Safely control laser power with checks and limits.

Args:
laser_name: Name of the laser to control
target_power: Desired power setting
max_power: Maximum allowed power for safety
"""
if 'lasersManager' not in globals():
print("Error: Lasers manager not available")
return False

if laser_name not in lasersManager.getAllDeviceNames():
print(f"Error: Laser '{laser_name}' not found")
return False

if target_power > max_power:
print(f"Error: Target power {target_power} exceeds maximum {max_power}")
return False

try:
laser = lasersManager[laser_name]
current_power = laser.power
print(f"Current power: {current_power}")
print(f"Setting power to: {target_power}")

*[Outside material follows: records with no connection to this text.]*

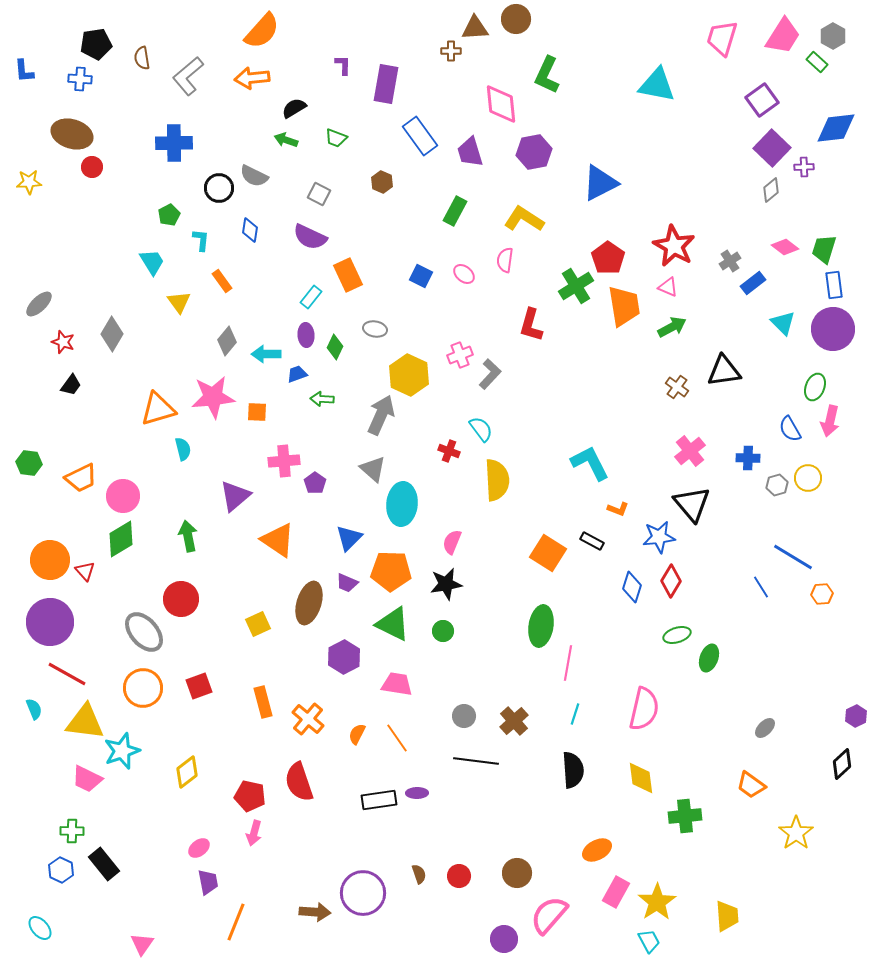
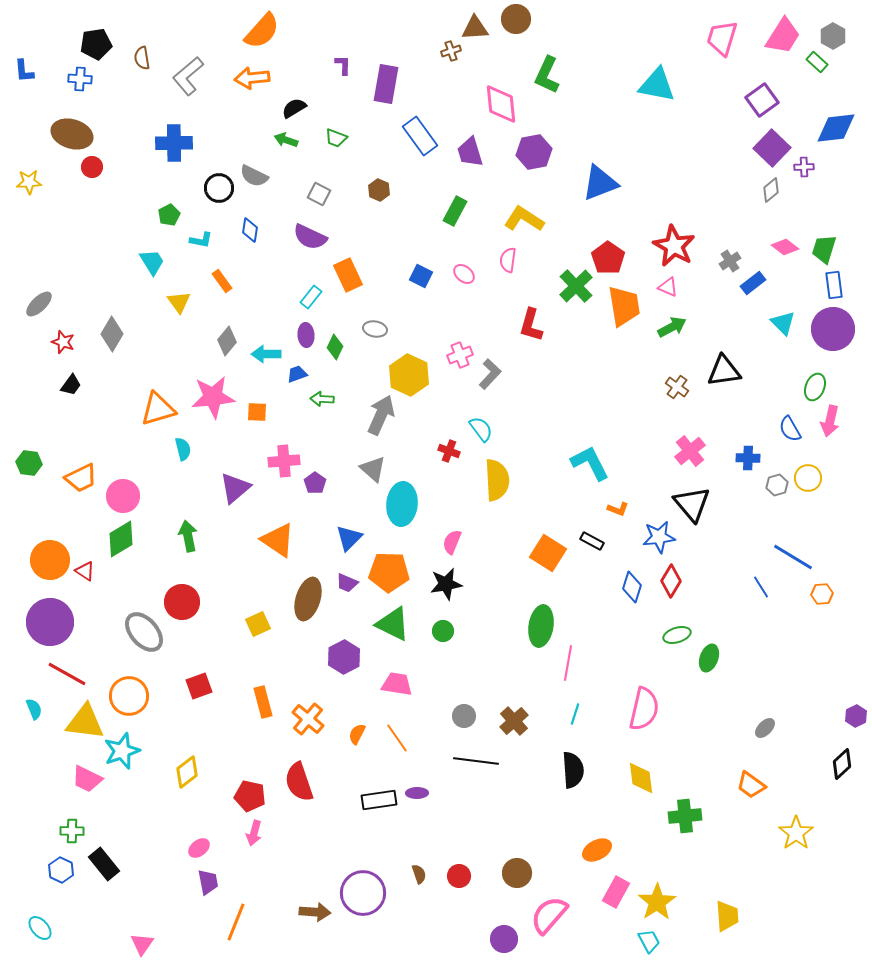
brown cross at (451, 51): rotated 18 degrees counterclockwise
brown hexagon at (382, 182): moved 3 px left, 8 px down
blue triangle at (600, 183): rotated 6 degrees clockwise
cyan L-shape at (201, 240): rotated 95 degrees clockwise
pink semicircle at (505, 260): moved 3 px right
green cross at (576, 286): rotated 12 degrees counterclockwise
purple triangle at (235, 496): moved 8 px up
red triangle at (85, 571): rotated 15 degrees counterclockwise
orange pentagon at (391, 571): moved 2 px left, 1 px down
red circle at (181, 599): moved 1 px right, 3 px down
brown ellipse at (309, 603): moved 1 px left, 4 px up
orange circle at (143, 688): moved 14 px left, 8 px down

# Uncomment to actually set power
# laser.setPower(target_power)
# new_power = laser.power
# print(f"New power: {new_power}")

return True

except Exception as e:
print(f"Error controlling laser: {e}")
return False

# Example usage (commented for safety)
# safe_laser_operation('Laser_1', 25, max_power=50)

10. Summary

The ImSwitch Jupyter integration using extipy provides powerful capabilities for:

  • Real-time Hardware Control: Direct access to all ImSwitch hardware managers
  • Live Data Analysis: Process and visualize data as it's acquired
  • Interactive Debugging: Debug ImSwitch applications in real-time
  • Automation Scripts: Create complex experimental workflows
  • Remote Operation: Control equipment from Jupyter notebooks

Quick Reference Commands

# 1. Install extipy
pip install git+https://github.com/ebanner/extipy.git

# 2. Start ImSwitch with kernel
python -m imswitch --with-kernel

# 3. Start Jupyter Lab with extipy provisioner
jupyter lab --KernelProvisionerFactory.default_provisioner_name=extipy-provisioner

# 4. Connect to the running ImSwitch kernel and start experimenting!

Remember to always prioritize safety when controlling hardware remotely and be aware that the application lifecycle is affected by the kernel integration.